# What is required
Search through the entries for the word "prostřednictvím" and copy every line that has it.

Saved entries
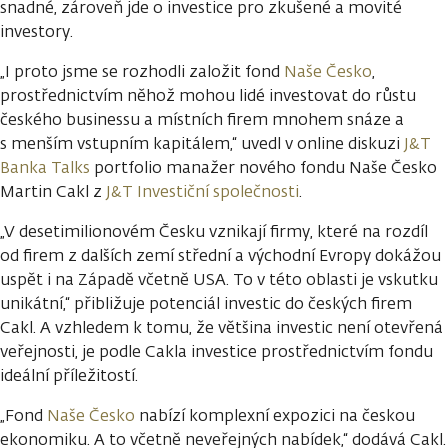
snadné, zároveň jde o investice pro zkušené a movité
investory.
„I proto jsme se rozhodli založit fond
Naše Česko
,
prostřednictvím něhož mohou lidé investovat do růstu
českého businessu a místních firem mnohem snáze a
s menším vstupním kapitálem,“ uvedl v online diskuzi
J&T
Banka Talks
portfolio manažer nového fondu Naše Česko
Martin Cakl z
J&T Investiční společnosti
.
„V desetimilionovém Česku vznikají firmy, které na rozdíl
od firem z dalších zemí střední a východní Evropy dokážou
uspět i na Západě včetně USA. To v této oblasti je vskutku
unikátní,“ přibližuje potenciál investic do českých firem
Cakl. A vzhledem k tomu, že většina investic není otevřená
veřejnosti, je podle Cakla investice prostřednictvím fondu
ideální příležitostí.
„Fond
Naše Česko
nabízí komplexní expozici na českou
ekonomiku. A to včetně neveřejných nabídek,“ dodává Cakl.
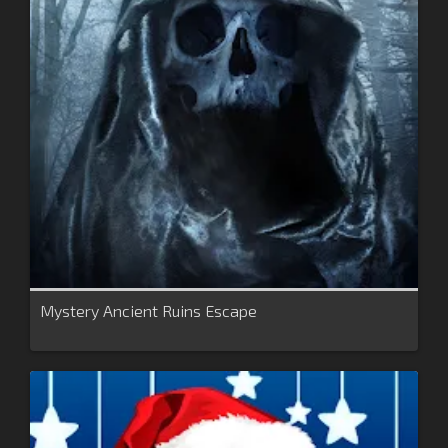
Mystery Ancient Ruins Escape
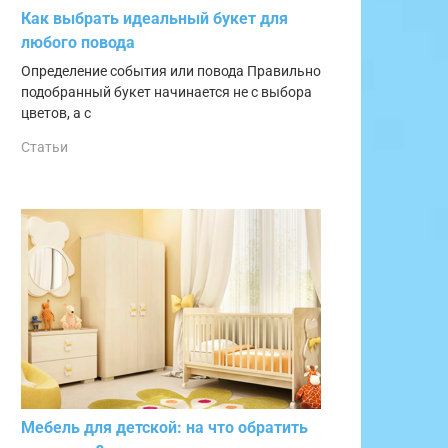
Как выбрать идеальный букет для
любого повода
Определение события или повода Правильно
подобранный букет начинается не с выбора
цветов, а с
Статьи
Мебель для детской: на что обратить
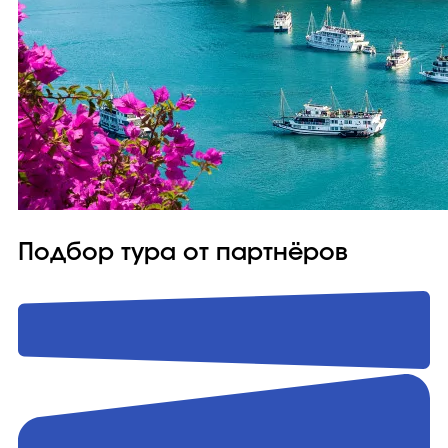
Подбор тура от партнёров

# Expected output
prostřednictvím něhož mohou lidé investovat do růstu
veřejnosti, je podle Cakla investice prostřednictvím fondu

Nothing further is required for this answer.